Digital Product Passports are being introduced on a phased timeline, starting with the sectors where lifecycle data is most critical.

2027

Batteries

Mandatory passports required from February 2027. This is the first sector deadline and the one that will set the precedent for how enforcement works in practice.

2027

Textiles, furniture, and tyres

Following later in 2027. Category-specific data requirements will be published roughly 18 months before the deadline, giving businesses a defined window to prepare.

2028-2030

Electronics and further categories

Additional product categories will be phased in through 2030. The EU has signalled that the scope will continue to expand as the regulation matures.

Who needs to comply?

Any business that manufactures, imports, or sells physical products within the EU market. This includes UK businesses that export to Europe.

The regulation is not limited to EU-based companies. If your products are available in any EU member state, they will need a compliant Digital Product Passport by the relevant sector deadline. This applies whether you sell directly, through distributors, or via online marketplaces.

For many businesses, the biggest challenge is not the passport technology itself. It is getting the underlying product data into a state where it can populate a passport accurately and consistently. Materials data, supplier information, carbon calculations, and repair instructions often sit in different systems with different owners. Sorting that out takes time.

Using DPP as a marketing and commercial opportunity

The businesses that treat DPPs as a customer experience rather than a compliance exercise will get the most from the investment.

Compliance is the baseline. But once you have structured, verified product data attached to every item you sell, the possibilities go well beyond regulatory tick-boxes. Leading brands are already piloting DPP-powered experiences that create real commercial value.

A winter jacket that doubles as a ski-lift pass. Trainers that link directly to a resale marketplace. An appliance that surfaces repair videos the moment a customer scans it. A fashion item that proves its authenticity and provenance at the point of resale.

These are not future concepts. They are live pilots running today. The data you need for compliance is the same data that powers these experiences. The question is whether you design for both from the start, or bolt on the commercial layer afterwards at greater cost.

Frequently asked questions

What is a Digital Product Passport?

A Digital Product Passport (DPP) is a structured digital record attached to a physical product. It holds verified information about materials, origin, carbon footprint, repairability, and end-of-life handling. Consumers and regulators access this data by scanning a QR code or barcode on the product or its packaging.

When do Digital Product Passports become mandatory?

The EU Ecodesign for Sustainable Products Regulation (ESPR), formally adopted in July 2024, introduces mandatory DPPs on a phased timeline. Batteries require passports from February 2027. Textiles, furniture, and tyres follow later in 2027. Electronics and further product categories are expected through 2030. The regulation applies to all businesses selling products into the EU, regardless of where the business is based.

What information does a Digital Product Passport contain?

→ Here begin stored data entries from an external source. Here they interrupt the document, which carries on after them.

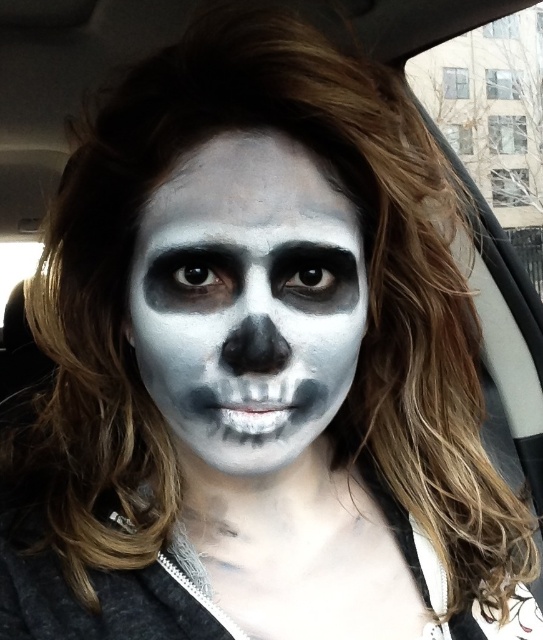 Question: Does white matte skull makeup at center appear under white matte skeleton face paint at center?

Choices:
 (A) no
 (B) yes

Answer: (A)

Question: Can you confirm if white matte skull makeup at center is positioned above white matte skeleton face paint at center?

Choices:
 (A) no
 (B) yes

Answer: (B)

Question: Which point is closer to the camera taking this photo?

Choices:
 (A) (116, 580)
 (B) (326, 172)

Answer: (B)

Question: Where is white matte skull makeup at center located in relation to white matte skeleton face paint at center in the image?

Choices:
 (A) right
 (B) left

Answer: (B)

Question: Which point is farther to the camera?

Choices:
 (A) (233, 253)
 (B) (15, 547)

Answer: (B) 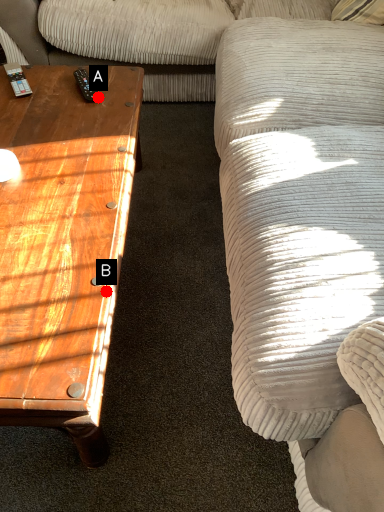 Question: Two points are circled on the image, labeled by A and B beside each circle. Which point is closer to the camera?

Choices:
 (A) A is closer
 (B) B is closer

Answer: (B) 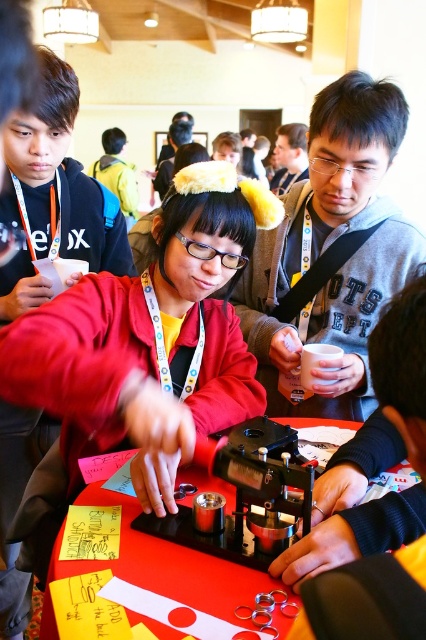 Question: Which point is farther to the camera?

Choices:
 (A) red plastic table at center
 (B) matte gray hoodie at center

Answer: (B)

Question: Can you confirm if matte gray hoodie at center is bigger than red plastic table at center?

Choices:
 (A) yes
 (B) no

Answer: (A)

Question: Does matte gray hoodie at center lie in front of red plastic table at center?

Choices:
 (A) yes
 (B) no

Answer: (B)

Question: Among these objects, which one is farthest from the camera?

Choices:
 (A) matte gray hoodie at center
 (B) red plastic table at center

Answer: (A)

Question: Is matte gray hoodie at center positioned at the back of red plastic table at center?

Choices:
 (A) no
 (B) yes

Answer: (B)

Question: Which object appears farthest from the camera in this image?

Choices:
 (A) red plastic table at center
 (B) matte gray hoodie at center

Answer: (B) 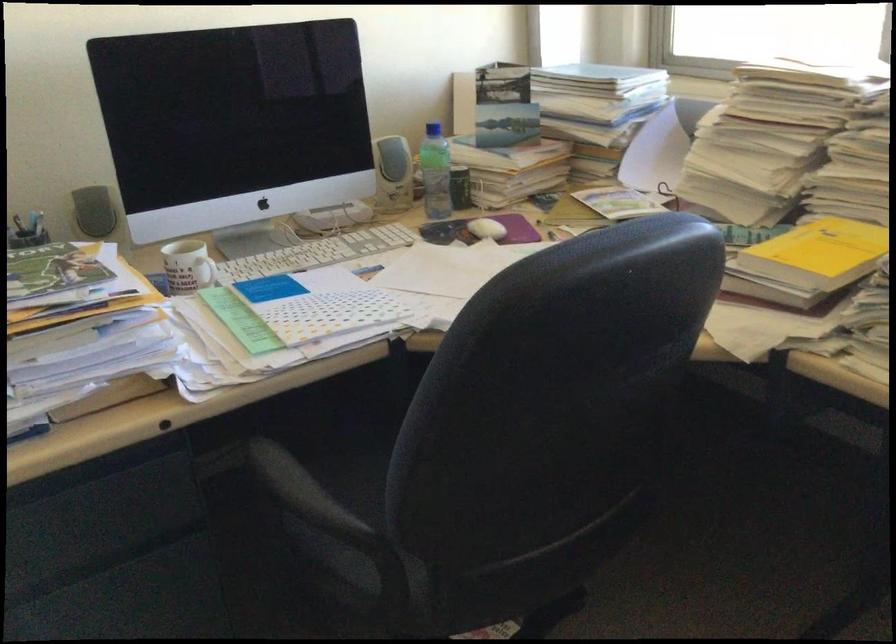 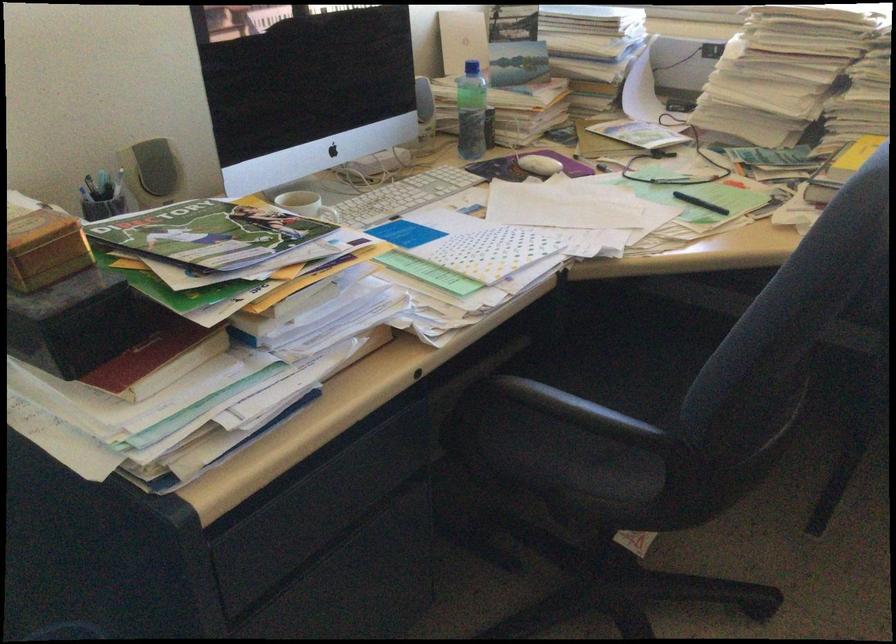 Find the pixel in the second image that matches point 433,129 in the first image.

(478, 69) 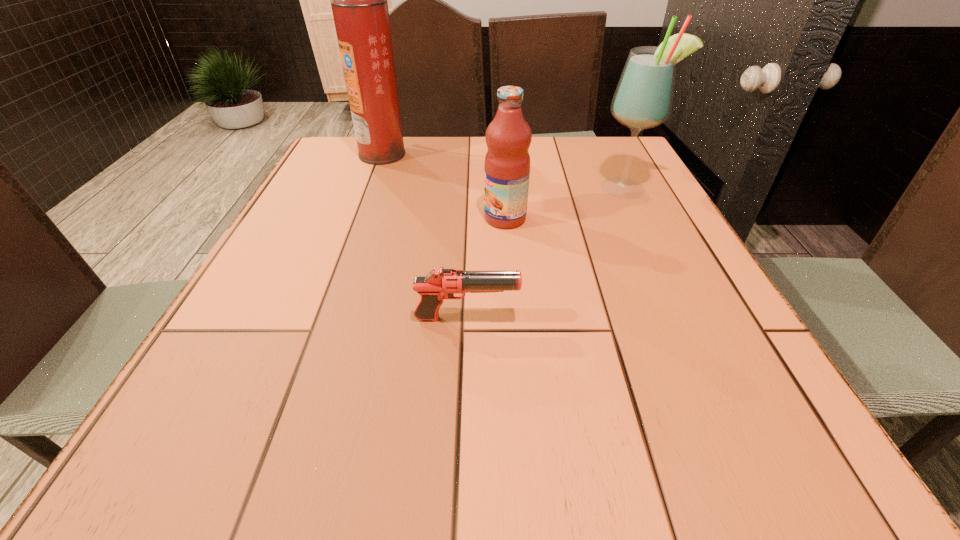 This screenshot has height=540, width=960. In order to click on vacant point located between the leftmost object and the fruit juice in this screenshot , I will do `click(444, 186)`.

Identify the location of object that is the closest to the second farthest object. Image resolution: width=960 pixels, height=540 pixels. (508, 137).

This screenshot has width=960, height=540. What are the coordinates of `object that can be found as the third closest to the nearest object` in the screenshot? It's located at (359, 0).

The height and width of the screenshot is (540, 960). I want to click on blank space that satisfies the following two spatial constraints: 1. on the back side of the third nearest object; 2. at the nozzle of the tallest object, so click(x=609, y=154).

At what (x,y) coordinates should I click in order to perform the action: click on vacant space that satisfies the following two spatial constraints: 1. at the nozzle of the rightmost object; 2. on the left side of the leftmost object. Please return your answer as a coordinate pair (x, y). Looking at the image, I should click on (370, 188). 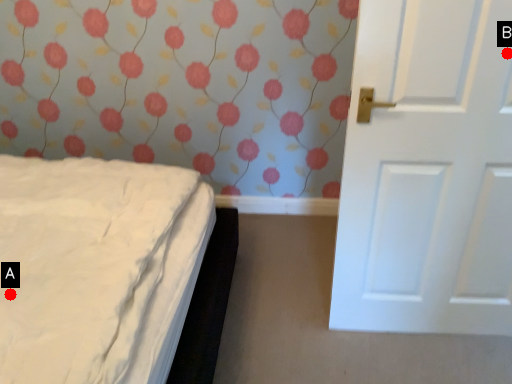 Question: Two points are circled on the image, labeled by A and B beside each circle. Which point is farther to the camera?

Choices:
 (A) A is further
 (B) B is further

Answer: (B) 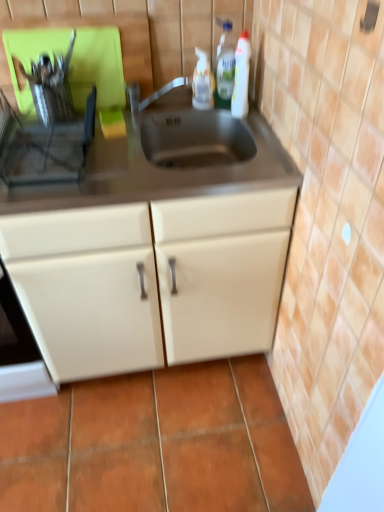 Find the location of a particular element. Image resolution: width=384 pixels, height=512 pixels. free spot above matte cream cabinet at center (from a real-world perspective) is located at coordinates (118, 154). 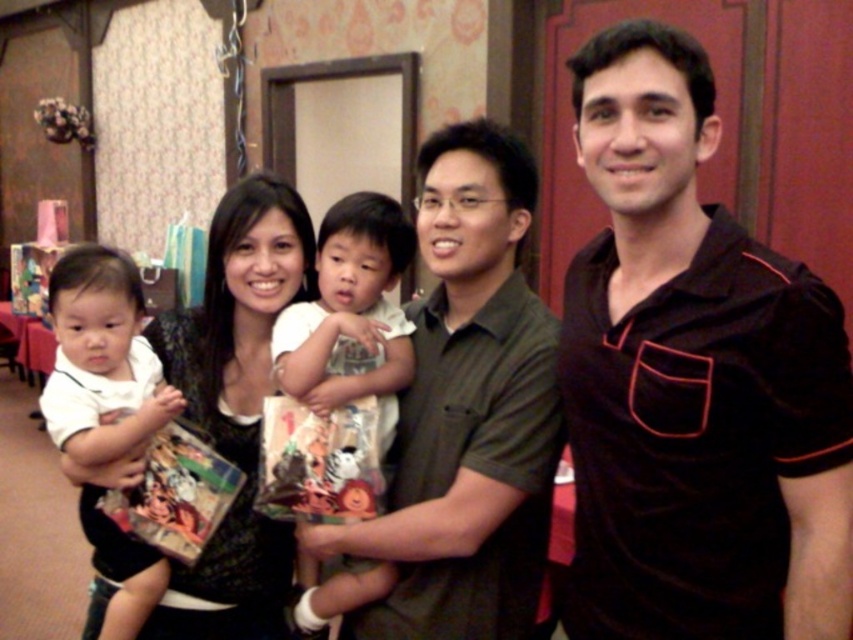 Question: Which of the following is the closest to the observer?

Choices:
 (A) (80, 524)
 (B) (131, 461)
 (C) (416, 332)
 (D) (682, 312)

Answer: (D)

Question: Does black velvety shirt at center have a smaller size compared to white cotton shirt at center?

Choices:
 (A) yes
 (B) no

Answer: (B)

Question: Which of the following is the closest to the observer?

Choices:
 (A) black textured dress at center
 (B) black velvety shirt at center

Answer: (B)

Question: Can you confirm if black textured dress at center is wider than white cotton shirt at center?

Choices:
 (A) no
 (B) yes

Answer: (B)

Question: Estimate the real-world distances between objects in this image. Which object is closer to the black textured dress at center?

Choices:
 (A) white cotton shirt at center
 (B) dark green shirt at center
 (C) black velvety shirt at center

Answer: (A)

Question: Observing the image, what is the correct spatial positioning of black velvety shirt at center in reference to white matte shirt at center?

Choices:
 (A) below
 (B) above

Answer: (B) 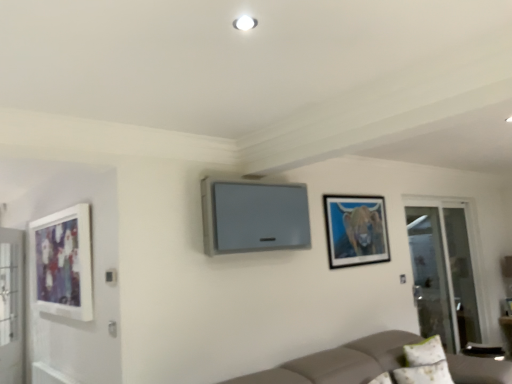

A DPP records where a product was made, what materials it contains, how it can be repaired, and how it should be handled at end of life. Depending on the product category, it may also include energy efficiency data, recycled content percentages, carbon footprint calculations, and details of the supply chain. The EU will publish category-specific data requirements roughly 18 months before each sector deadline.

Who needs to comply with Digital Product Passport regulations?

Any business that manufactures, imports, or sells physical products within the EU market will need to comply. This includes UK businesses that export to Europe. The regulation is not limited to EU-based companies. If your products are sold in any EU member state, they will need a compliant Digital Product Passport by the relevant sector deadline.

How much does it cost to implement a Digital Product Passport?

The cost depends on your starting point. Businesses with well-structured product data and modern digital infrastructure will find the transition far simpler than those with data spread across disconnected systems. The biggest cost driver is usually data readiness, not the passport technology itself. Starting with a single product line pilot is the most cost-effective way to understand the real scope before committing to a full rollout.

Can a Digital Product Passport do more than meet compliance requirements?

Yes. Leading brands are already using DPP data to power customer-facing experiences. Scanning a product might verify its authenticity, show repair instructions, link to resale marketplaces, or provide sustainability credentials. A winter jacket can double as a ski-lift pass. A pair of trainers can link directly to a resale marketplace. An appliance can surface repair videos the moment a customer scans it. Businesses that treat DPPs as a customer experience opportunity rather than a compliance exercise will get more value from the investment.